2023 Kia Telluride gets off-road chops as crossover builds market momentum
Kia is giving the 2023 Telluride large crossover more off-road muscle along with a big dose of Madison Avenue marketing.
The Telluride name — pronounced with a short string of strong consonants, coincidentally, like Tahoe, Tundra, Bronco, Cherokee, Pilot, Yukon, Sequoia and Tundra — conjures up mighty and strong capability. But Kia is still largely a challenger brand in a segment where Jeep, Subaru and others have long forded.
Enter Madison Avenue.
In late July, creative agency David & Goliath, a unit of Innocean, assembled a cast of camera operators, directors and three 2023 Telluride X-Pros and trekked up the side of a peak in the Rocky Mountains that separates the Colorado towns of Ouray and Telluride. The mission: Demonstrate the Telluride’s new fortitude for commercial audiences in what Wagner calls “a great majestic setting.”

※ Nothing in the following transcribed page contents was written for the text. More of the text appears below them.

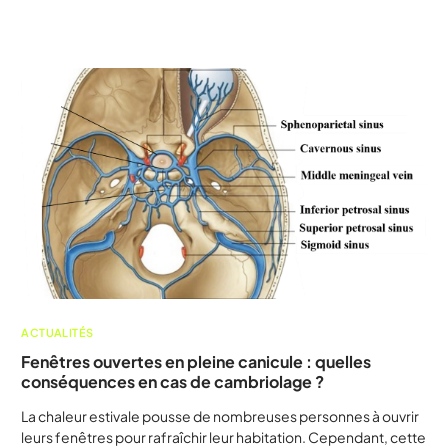
ACTUALITÉS
Fenêtres ouvertes en pleine canicule : quelles
conséquences en cas de cambriolage ?
La chaleur estivale pousse de nombreuses personnes à ouvrir
leurs fenêtres pour rafraîchir leur habitation. Cependant, cette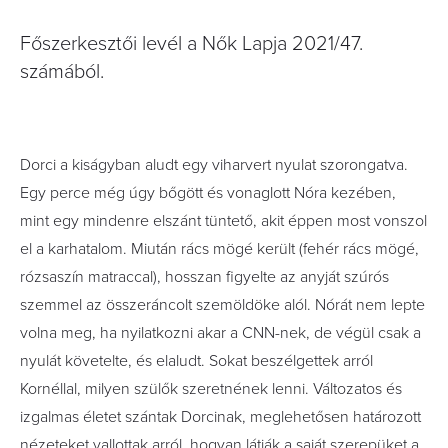
Főszerkesztői levél a Nők Lapja 2021/47.
számából.
Dorci a kiságyban aludt egy viharvert nyulat szorongatva.
Egy perce még úgy bőgött és vonaglott Nóra kezében,
mint egy mindenre elszánt tüntető, akit éppen most vonszol
el a karhatalom. Miután rács mögé került (fehér rács mögé,
rózsaszín matraccal), hosszan figyelte az anyját szúrós
szemmel az összeráncolt szemöldöke alól. Nórát nem lepte
volna meg, ha nyilatkozni akar a CNN-nek, de végül csak a
nyulát követelte, és elaludt. Sokat beszélgettek arról
Kornéllal, milyen szülők szeretnének lenni. Változatos és
izgalmas életet szántak Dorcinak, meglehetősen határozott
nézeteket vallottak arról, hogyan látják a saját szerepüket a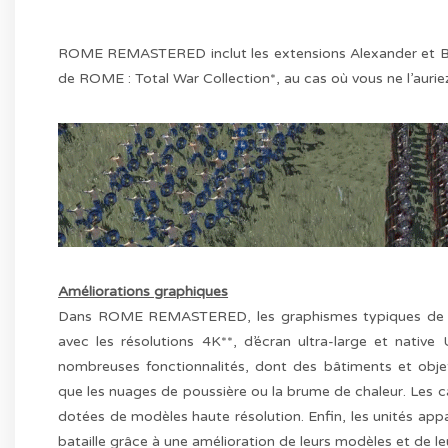
ROME REMASTERED inclut les extensions Alexander et Barba
de ROME : Total War Collection*, au cas où vous ne l’aurie
Améliorations graphiques
Dans ROME REMASTERED, les graphismes typiques de Ro
avec les résolutions 4K**, d’écran ultra-large et nativ
nombreuses fonctionnalités, dont des bâtiments et objet
que les nuages de poussière ou la brume de chaleur. Les 
dotées de modèles haute résolution. Enfin, les unités appa
bataille grâce à une amélioration de leurs modèles et de le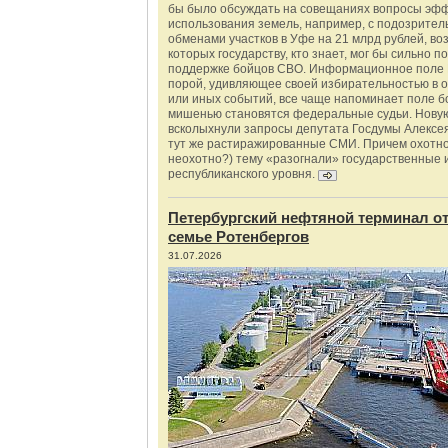
бы было обсуждать на совещаниях вопросы эф
использования земель, например, с подозрите
обменами участков в Уфе на 21 млрд рублей, во
которых государству, кто знает, мог бы сильно п
поддержке бойцов СВО. Информационное поле 
порой, удивляющее своей избирательностью в о
или иных событий, все чаще напоминает поле бо
мишенью становятся федеральные судьи. Нову
всколыхнули запросы депутата Госдумы Алексе
тут же растиражированные СМИ. Причем охотно
неохотно?) тему «разогнали» государственные 
республиканского уровня.
Петербургский нефтяной терминал о
семье Ротенбергов
31.07.2026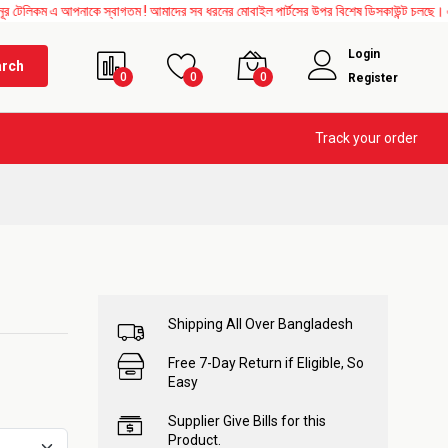
ম এ আপনাকে স্বাগতম ! আমাদের সব ধরনের মোবাইল পার্টসের উপর বিশেষ ডিসকাউন্ট চলছে। এছাড়াও 
Login
arch
0
0
0
Register
Track your order
Shipping All Over Bangladesh
Free 7-Day Return if Eligible, So
Easy
Supplier Give Bills for this
Product.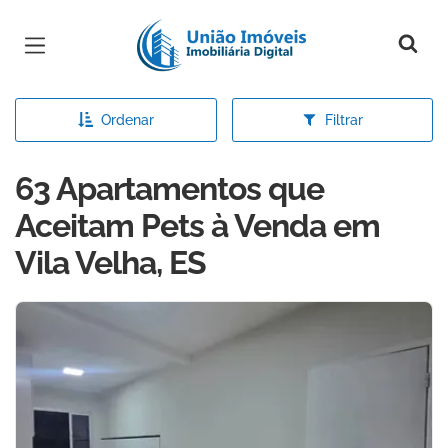
Página inicial
Ordenar
Filtrar
63 Apartamentos que
Aceitam Pets à Venda em
Vila Velha, ES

The setting was part alpine meadow, part end of the Earth, part crater, part mountain stream, with lots of loose and fixed rock, big and small, and the occasional tumbleweed.
Kia invited a small group of journalists to the summit to experience some of the first of two days of shooting. It was the first time the crossover had ever been filmed in or near Telluride, a onetime mining outpost where Butch Cassidy robbed his first bank, in 1889. Tellurium minerals were once mined throughout the region, and the streets of the rustic whistle-stop town are still lined with gold rush cabins.
Whereas Aspen, Colo., is the near exclusive enclave of Saudi sheikhs, Lamborghinis and Porsches, there is still a slice of Telluride that is authentically Western and bare, raw frontier — Ralph Lauren’s nearby working ranch and some five-star resorts aside.
The trail up and down saw waves of Jeep Wranglers, utility terrain vehicles and tourists in open-air mountain buggies. There wasn’t a Land Rover Defender or even a new Ford Bronco spotted.